En una de las tortuosas y angostas calles del Albaicin se alzaba una casa de piedra, de arquitectura árabe, medio derruida y de aspecto pobre y triste. ¡Parecia abandonada á la inclemencia del tiempo!
Una parra muerta y deshojada extendia el esqueleto de sus brazos por la fachada, formando notable contraste con un toldo de frescas trepadoras á las cuales estaba enlazada.
En una de las rejas del piso bajo, cerrada con un espeso calado de hierro, se veia el busto de una mujer cuyos contornos eran de una belleza maravillosa. Su espléndida cabellera, color de oro, se deslizaba por su espalda en dos gruesas trenzas despeinadas: sus grandes y rasgados ojos tenian el azul záfiro del cielo de su patria; su tez nevada y trasparente dibujaba el fino tejido de sus venas, y sus purpúreos labios parecian dos hojas de clavel.
A pesar de tanta belleza en detalle, el conjunto era poco expresivo; parecia una de esas estátuas que nos ha legado el paganismo: obras de irreprochable belleza, pero impotentes para conmover el alma.
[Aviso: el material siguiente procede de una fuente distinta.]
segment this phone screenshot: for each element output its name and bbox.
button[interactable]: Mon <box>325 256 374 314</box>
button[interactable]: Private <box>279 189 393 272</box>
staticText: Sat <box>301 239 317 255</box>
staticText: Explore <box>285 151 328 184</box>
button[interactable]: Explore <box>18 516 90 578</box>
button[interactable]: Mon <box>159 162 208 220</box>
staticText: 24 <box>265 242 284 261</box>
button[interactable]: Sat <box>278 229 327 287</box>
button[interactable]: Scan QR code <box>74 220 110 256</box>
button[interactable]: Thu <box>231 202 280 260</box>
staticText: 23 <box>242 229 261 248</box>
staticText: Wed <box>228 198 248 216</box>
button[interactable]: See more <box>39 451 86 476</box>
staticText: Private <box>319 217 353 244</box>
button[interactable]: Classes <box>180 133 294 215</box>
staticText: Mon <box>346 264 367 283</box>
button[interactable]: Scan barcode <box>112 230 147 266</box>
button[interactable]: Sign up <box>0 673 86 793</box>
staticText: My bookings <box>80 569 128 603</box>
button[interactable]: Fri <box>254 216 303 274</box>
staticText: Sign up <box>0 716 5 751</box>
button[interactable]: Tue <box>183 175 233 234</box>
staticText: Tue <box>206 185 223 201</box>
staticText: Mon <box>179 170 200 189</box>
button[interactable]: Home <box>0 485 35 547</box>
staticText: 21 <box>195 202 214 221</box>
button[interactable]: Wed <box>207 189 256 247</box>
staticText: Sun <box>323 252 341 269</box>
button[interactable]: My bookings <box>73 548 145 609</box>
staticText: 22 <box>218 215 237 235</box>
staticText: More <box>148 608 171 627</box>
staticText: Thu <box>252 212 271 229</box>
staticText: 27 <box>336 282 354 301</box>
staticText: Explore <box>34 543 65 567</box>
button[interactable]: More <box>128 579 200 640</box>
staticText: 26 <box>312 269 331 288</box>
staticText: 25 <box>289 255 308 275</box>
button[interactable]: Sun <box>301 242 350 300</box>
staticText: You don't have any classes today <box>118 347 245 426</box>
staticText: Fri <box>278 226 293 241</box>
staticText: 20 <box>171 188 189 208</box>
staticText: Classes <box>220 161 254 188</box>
Sin embargo, se adivinaba que la jóven padecia: el desórden de su traje, el descuido de su peinado y, más que todo, su fria inmovilidad indicaban bien claramente su abatimiento.
¡Cuando una granadina no ostenta flores en los cabellos, lleva luto en el alma! Estas hermosas mujeres se prenden las guirnaldas con gracia inimitable, con encantadora naturalidad.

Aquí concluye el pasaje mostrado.